## WHAT THE TASK ASKS
Each line below from the "Perforated Insert" line through the "August 6, 2026" line, those two included, must be restated word for word; the pictures must not be.

## Saved entries
##############################
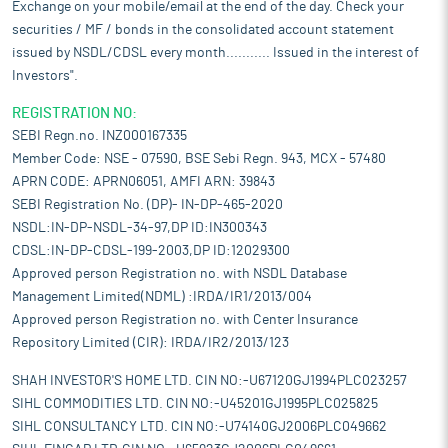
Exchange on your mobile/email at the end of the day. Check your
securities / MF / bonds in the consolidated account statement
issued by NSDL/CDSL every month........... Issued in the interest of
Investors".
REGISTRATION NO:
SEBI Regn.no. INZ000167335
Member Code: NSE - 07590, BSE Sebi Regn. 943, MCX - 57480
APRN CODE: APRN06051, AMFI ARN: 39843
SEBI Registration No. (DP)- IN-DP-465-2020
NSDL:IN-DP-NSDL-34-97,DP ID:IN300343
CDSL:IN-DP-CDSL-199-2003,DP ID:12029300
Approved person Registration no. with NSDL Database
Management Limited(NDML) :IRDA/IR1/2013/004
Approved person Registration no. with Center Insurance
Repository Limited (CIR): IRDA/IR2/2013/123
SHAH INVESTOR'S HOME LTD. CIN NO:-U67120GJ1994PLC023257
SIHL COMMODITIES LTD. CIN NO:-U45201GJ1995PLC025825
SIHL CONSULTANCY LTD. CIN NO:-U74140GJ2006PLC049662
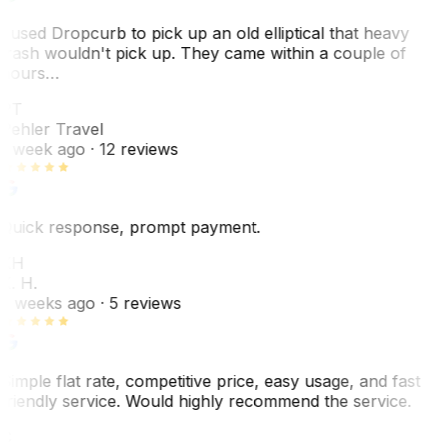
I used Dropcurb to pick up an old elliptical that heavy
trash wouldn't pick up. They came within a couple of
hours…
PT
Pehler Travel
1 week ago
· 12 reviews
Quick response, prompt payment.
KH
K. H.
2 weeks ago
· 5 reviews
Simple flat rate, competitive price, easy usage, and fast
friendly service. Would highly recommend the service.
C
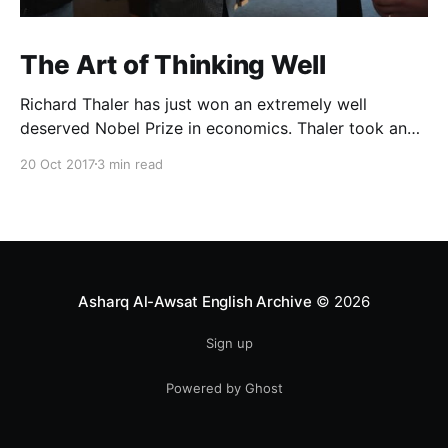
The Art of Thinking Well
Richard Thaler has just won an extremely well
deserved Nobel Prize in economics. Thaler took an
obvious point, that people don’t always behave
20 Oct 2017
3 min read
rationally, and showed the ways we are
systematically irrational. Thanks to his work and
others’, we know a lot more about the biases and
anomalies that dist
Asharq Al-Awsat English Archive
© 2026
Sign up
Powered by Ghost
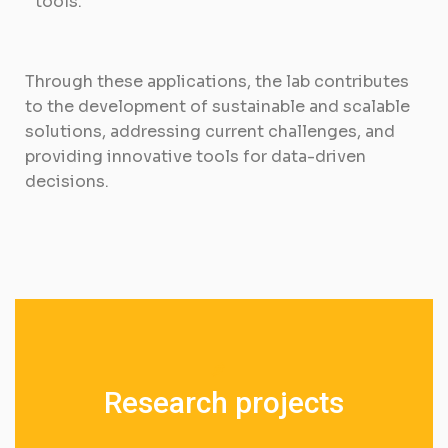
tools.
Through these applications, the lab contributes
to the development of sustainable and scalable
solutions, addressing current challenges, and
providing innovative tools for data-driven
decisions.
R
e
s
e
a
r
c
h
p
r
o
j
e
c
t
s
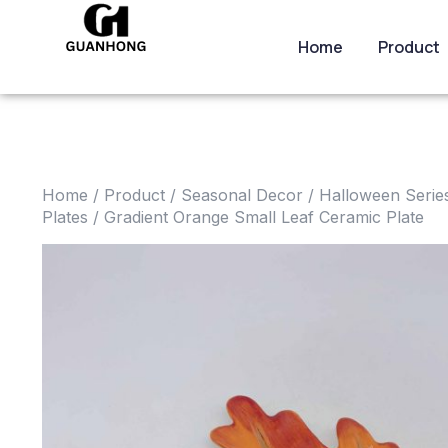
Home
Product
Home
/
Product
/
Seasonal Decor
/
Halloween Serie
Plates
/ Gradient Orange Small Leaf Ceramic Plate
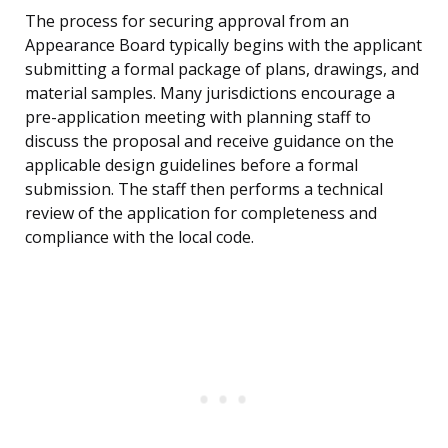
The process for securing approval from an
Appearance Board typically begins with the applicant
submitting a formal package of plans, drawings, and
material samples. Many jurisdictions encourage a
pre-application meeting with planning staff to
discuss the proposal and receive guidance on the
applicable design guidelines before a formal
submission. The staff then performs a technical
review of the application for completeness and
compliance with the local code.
##############################
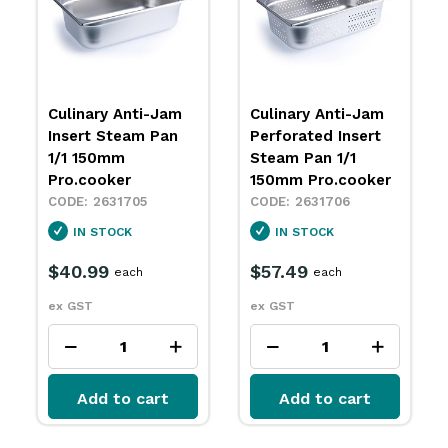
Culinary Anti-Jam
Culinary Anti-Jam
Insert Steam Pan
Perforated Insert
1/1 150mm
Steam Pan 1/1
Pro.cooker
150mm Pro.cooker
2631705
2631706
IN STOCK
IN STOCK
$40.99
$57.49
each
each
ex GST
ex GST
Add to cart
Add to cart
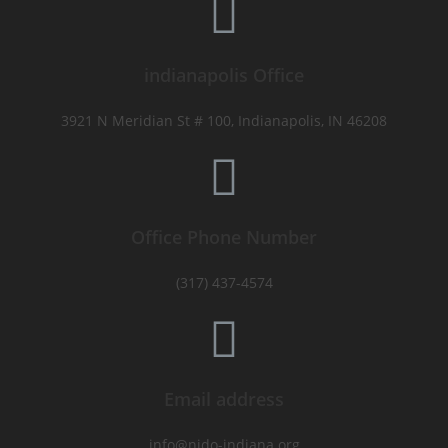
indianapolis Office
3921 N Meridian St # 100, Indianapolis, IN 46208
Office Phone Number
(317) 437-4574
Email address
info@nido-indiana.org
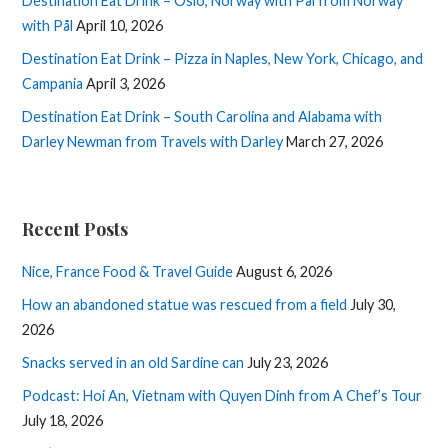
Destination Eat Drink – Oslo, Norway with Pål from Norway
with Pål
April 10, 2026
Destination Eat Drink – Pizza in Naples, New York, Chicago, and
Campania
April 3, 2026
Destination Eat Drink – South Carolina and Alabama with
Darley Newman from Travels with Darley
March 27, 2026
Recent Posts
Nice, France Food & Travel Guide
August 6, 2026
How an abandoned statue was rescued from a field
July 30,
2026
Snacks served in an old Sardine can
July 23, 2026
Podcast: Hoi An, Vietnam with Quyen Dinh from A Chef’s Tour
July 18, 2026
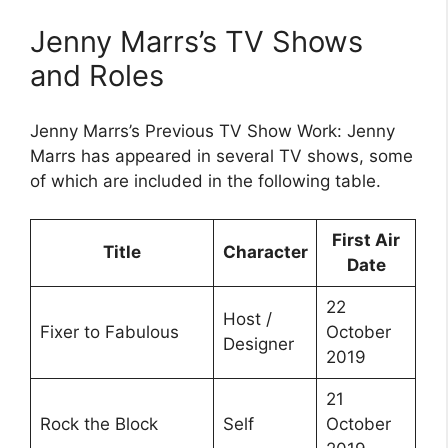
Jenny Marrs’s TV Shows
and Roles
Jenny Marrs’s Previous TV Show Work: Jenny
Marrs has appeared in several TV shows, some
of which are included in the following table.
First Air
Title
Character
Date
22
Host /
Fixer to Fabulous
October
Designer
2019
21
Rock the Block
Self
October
##############################
## REPLY
Perforated Insert
1/1 150mm
Steam Pan 1/1
Pro.cooker
150mm Pro.cooker
2631705
2631706
IN STOCK
IN STOCK
$40.99
$57.49
each
each
ex GST
ex GST
Add to cart
Add to cart
indianapolis Office
3921 N Meridian St # 100, Indianapolis, IN 46208
Office Phone Number
(317) 437-4574
Email address
info@nido-indiana.org
Destination Eat Drink – Oslo, Norway with Pål from Norway
with Pål
April 10, 2026
Destination Eat Drink – Pizza in Naples, New York, Chicago, and
Campania
April 3, 2026
Destination Eat Drink – South Carolina and Alabama with
Darley Newman from Travels with Darley
March 27, 2026
Recent Posts
Nice, France Food & Travel Guide
August 6, 2026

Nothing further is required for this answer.